> Data records
◆ ◆ ◆ ◆ ◆

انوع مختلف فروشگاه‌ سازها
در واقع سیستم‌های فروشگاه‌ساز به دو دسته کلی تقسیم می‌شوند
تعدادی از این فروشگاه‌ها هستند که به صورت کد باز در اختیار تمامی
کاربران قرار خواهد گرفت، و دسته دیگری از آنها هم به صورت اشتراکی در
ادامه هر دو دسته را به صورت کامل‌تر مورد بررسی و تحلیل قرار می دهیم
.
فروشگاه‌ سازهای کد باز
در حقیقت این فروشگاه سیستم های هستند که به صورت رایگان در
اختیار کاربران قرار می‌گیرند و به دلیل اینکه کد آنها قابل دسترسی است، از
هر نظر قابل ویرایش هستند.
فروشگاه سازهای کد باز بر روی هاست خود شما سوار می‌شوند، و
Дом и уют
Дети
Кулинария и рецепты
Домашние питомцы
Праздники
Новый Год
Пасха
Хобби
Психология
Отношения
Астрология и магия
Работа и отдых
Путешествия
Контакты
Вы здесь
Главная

◆ ◆ ◆ ◆ ◆

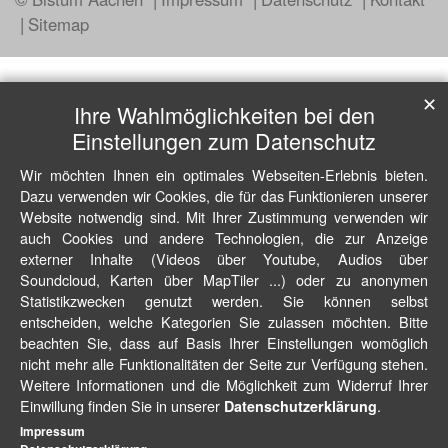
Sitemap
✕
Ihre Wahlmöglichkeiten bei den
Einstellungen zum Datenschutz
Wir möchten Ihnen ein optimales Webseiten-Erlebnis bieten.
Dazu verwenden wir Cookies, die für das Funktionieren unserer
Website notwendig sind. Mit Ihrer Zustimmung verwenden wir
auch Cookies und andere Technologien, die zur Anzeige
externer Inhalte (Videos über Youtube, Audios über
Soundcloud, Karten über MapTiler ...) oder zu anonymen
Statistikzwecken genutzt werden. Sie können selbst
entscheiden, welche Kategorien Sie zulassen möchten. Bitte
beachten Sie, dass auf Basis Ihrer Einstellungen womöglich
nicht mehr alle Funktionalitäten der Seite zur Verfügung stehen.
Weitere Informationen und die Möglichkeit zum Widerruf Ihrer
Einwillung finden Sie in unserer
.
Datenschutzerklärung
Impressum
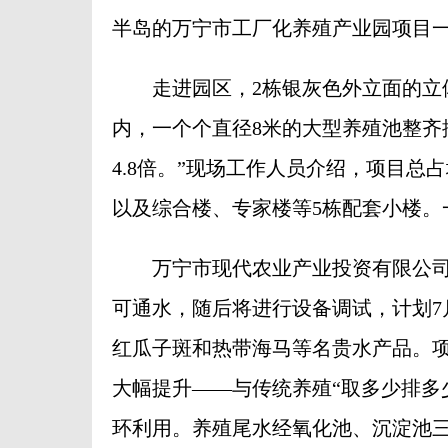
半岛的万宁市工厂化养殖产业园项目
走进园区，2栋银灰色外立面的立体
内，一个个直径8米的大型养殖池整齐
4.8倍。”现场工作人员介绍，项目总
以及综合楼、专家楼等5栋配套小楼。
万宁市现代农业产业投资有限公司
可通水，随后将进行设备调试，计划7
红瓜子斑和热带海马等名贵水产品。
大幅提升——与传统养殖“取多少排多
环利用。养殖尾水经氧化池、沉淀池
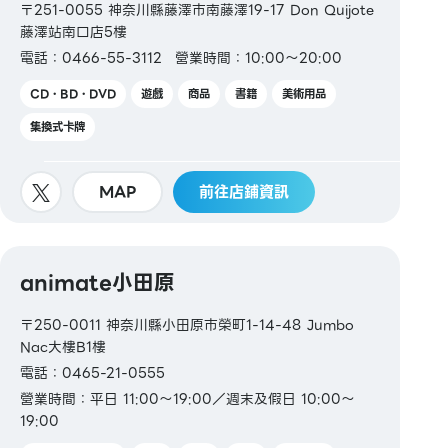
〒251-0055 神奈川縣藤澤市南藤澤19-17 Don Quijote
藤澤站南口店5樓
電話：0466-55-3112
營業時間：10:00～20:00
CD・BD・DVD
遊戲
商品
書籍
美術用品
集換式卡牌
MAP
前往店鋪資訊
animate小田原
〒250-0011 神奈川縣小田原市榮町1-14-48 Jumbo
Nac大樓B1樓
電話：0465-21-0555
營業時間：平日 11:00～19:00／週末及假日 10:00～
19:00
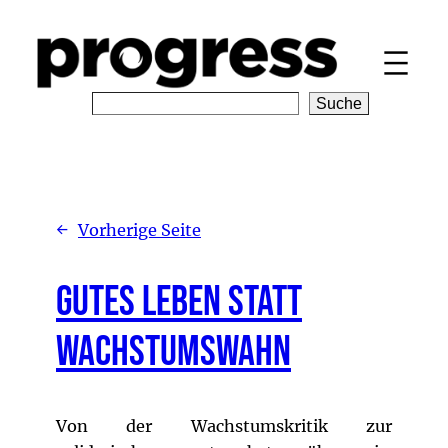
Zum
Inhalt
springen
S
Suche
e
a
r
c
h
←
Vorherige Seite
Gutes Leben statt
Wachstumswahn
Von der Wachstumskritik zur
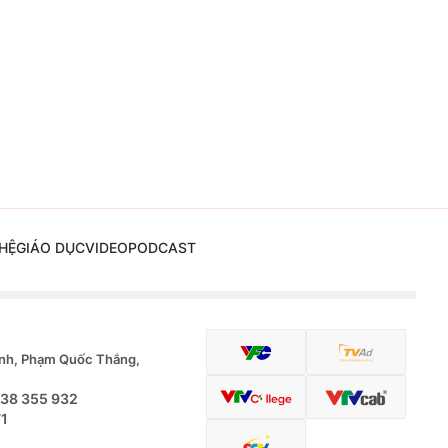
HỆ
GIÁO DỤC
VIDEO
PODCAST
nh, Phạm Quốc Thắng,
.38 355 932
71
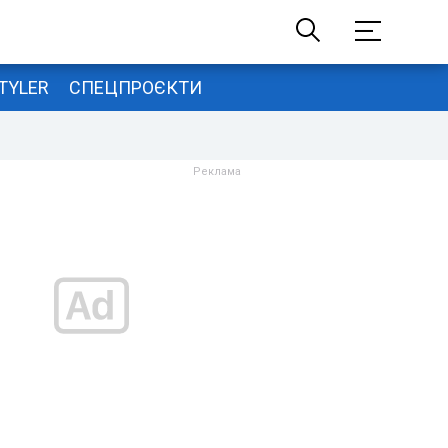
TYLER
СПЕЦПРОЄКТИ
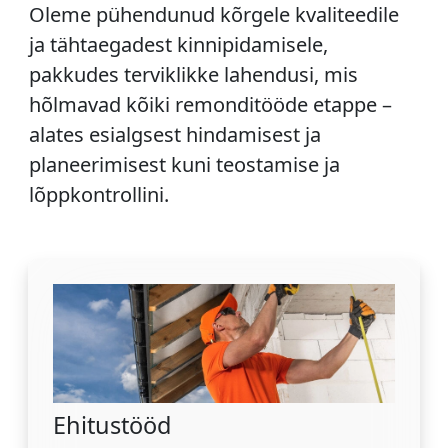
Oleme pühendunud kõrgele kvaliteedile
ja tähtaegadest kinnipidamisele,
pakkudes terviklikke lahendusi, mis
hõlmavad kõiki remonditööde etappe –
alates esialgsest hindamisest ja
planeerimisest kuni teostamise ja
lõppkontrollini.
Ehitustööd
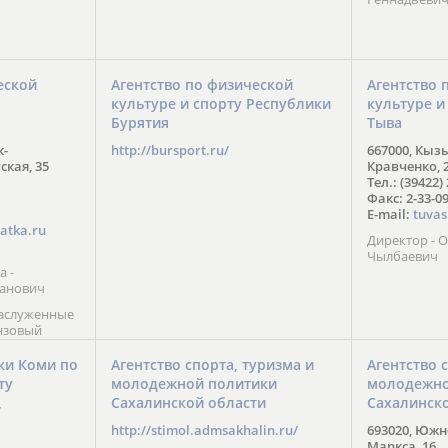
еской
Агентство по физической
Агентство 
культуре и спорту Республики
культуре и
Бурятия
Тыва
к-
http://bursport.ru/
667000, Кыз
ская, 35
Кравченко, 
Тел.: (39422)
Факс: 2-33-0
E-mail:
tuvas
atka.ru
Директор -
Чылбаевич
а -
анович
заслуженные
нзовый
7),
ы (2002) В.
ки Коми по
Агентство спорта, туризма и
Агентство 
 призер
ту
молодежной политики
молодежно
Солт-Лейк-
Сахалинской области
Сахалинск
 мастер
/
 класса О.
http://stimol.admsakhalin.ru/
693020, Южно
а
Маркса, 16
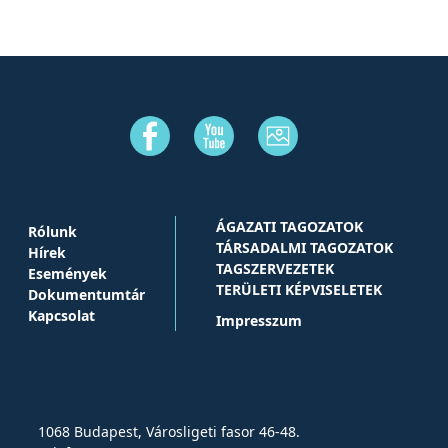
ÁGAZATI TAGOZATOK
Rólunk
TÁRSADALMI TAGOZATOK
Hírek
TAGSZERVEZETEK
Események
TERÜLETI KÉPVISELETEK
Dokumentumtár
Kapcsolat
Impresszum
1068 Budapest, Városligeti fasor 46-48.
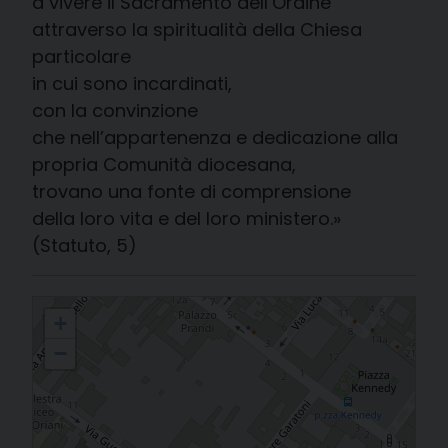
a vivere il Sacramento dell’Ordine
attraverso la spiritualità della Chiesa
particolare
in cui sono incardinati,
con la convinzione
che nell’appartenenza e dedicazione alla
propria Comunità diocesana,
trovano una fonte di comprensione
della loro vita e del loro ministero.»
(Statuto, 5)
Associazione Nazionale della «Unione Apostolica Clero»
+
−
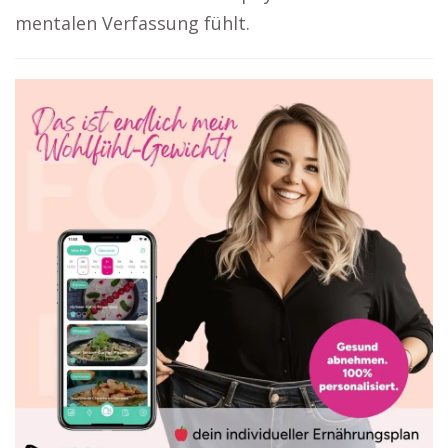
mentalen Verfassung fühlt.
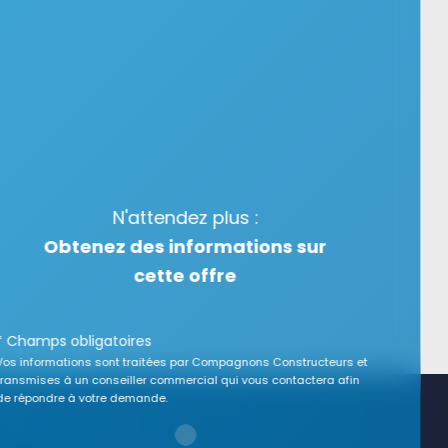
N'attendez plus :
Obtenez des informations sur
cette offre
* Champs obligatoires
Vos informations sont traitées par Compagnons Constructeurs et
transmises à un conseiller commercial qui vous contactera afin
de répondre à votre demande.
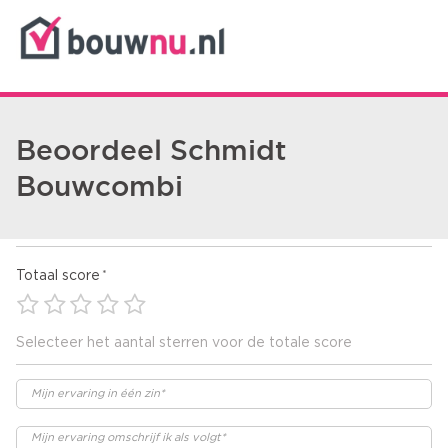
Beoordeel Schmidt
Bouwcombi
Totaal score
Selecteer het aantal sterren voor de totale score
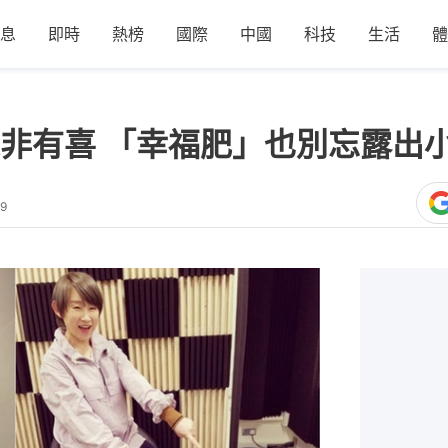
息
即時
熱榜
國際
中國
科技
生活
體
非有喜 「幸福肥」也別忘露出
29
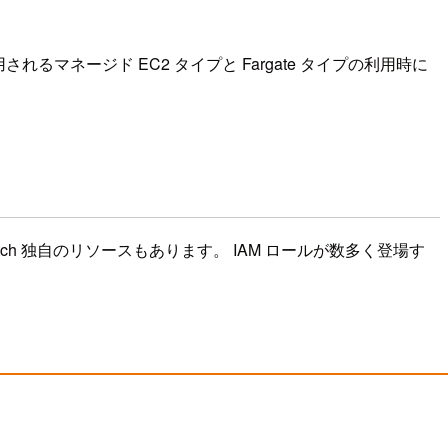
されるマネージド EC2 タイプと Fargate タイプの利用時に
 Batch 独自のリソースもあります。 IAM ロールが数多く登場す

◆ ◆ ◆ ◆ ◆

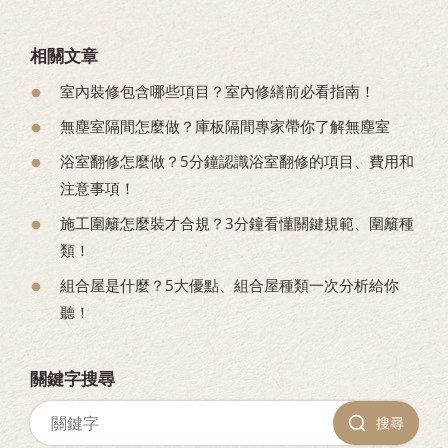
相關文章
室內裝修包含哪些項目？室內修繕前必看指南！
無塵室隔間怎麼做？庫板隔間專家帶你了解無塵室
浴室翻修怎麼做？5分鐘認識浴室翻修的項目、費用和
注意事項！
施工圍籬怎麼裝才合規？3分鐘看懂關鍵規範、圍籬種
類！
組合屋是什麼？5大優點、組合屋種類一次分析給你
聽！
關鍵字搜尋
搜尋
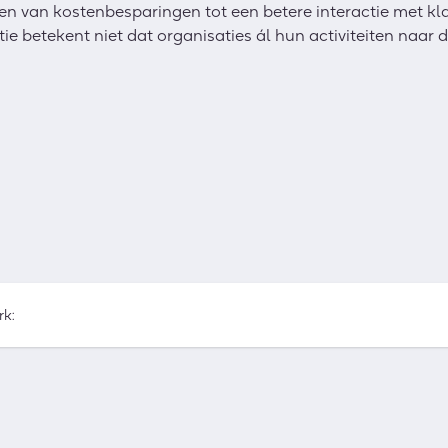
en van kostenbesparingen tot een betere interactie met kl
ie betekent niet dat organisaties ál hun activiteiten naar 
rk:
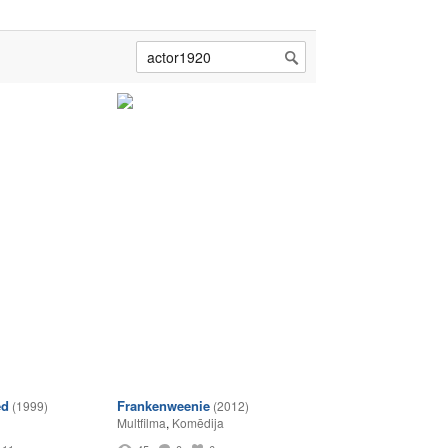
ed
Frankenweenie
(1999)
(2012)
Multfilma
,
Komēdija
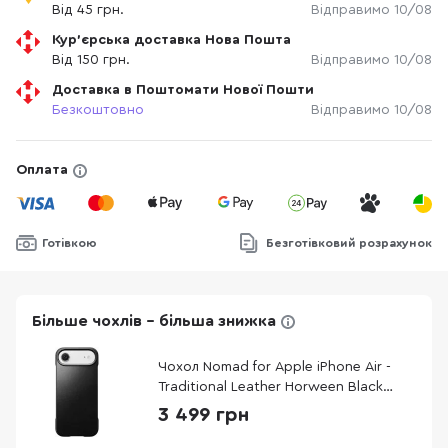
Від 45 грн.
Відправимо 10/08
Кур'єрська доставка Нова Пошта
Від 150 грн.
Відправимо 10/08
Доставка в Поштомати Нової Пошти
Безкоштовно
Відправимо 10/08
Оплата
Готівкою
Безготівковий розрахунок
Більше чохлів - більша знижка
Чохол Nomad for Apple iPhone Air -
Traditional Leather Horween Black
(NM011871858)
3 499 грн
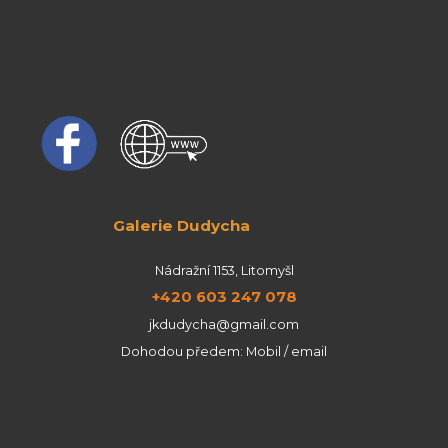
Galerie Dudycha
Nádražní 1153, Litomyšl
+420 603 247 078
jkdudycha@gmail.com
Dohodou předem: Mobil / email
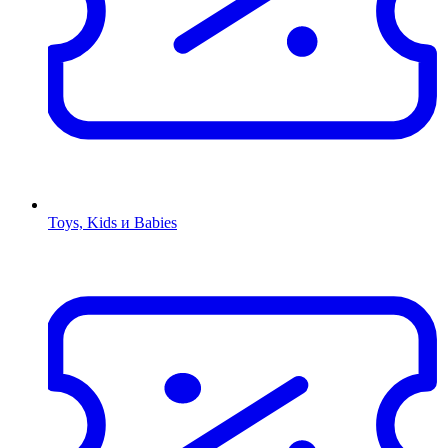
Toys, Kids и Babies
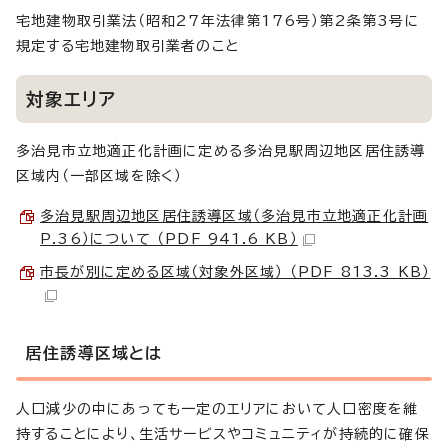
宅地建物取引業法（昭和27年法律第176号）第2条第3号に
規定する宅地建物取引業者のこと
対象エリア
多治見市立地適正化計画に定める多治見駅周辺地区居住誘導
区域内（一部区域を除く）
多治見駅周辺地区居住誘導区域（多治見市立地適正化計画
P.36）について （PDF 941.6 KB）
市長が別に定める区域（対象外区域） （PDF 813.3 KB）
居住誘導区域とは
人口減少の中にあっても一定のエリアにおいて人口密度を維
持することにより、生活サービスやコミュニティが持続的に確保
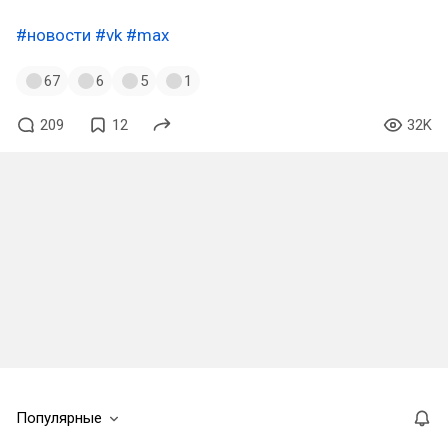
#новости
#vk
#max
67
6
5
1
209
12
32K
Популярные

◆ ◆ ◆ ◆ ◆

> Exercise requirements
Copy the entries above exactly, but only the stretch from the line containing "Gutes Leben statt" through the line containing "pakkudes terviklikke lahendusi, mis". Keep both end lines; drop the pictures.

> Solved exercise
Gutes Leben statt
Wachstumswahn
Von der Wachstumskritik zur
HỆ
GIÁO DỤC
VIDEO
PODCAST
nh, Phạm Quốc Thắng,
.38 355 932
71
TYLER
СПЕЦПРОЄКТИ
Oleme pühendunud kõrgele kvaliteedile
ja tähtaegadest kinnipidamisele,
pakkudes terviklikke lahendusi, mis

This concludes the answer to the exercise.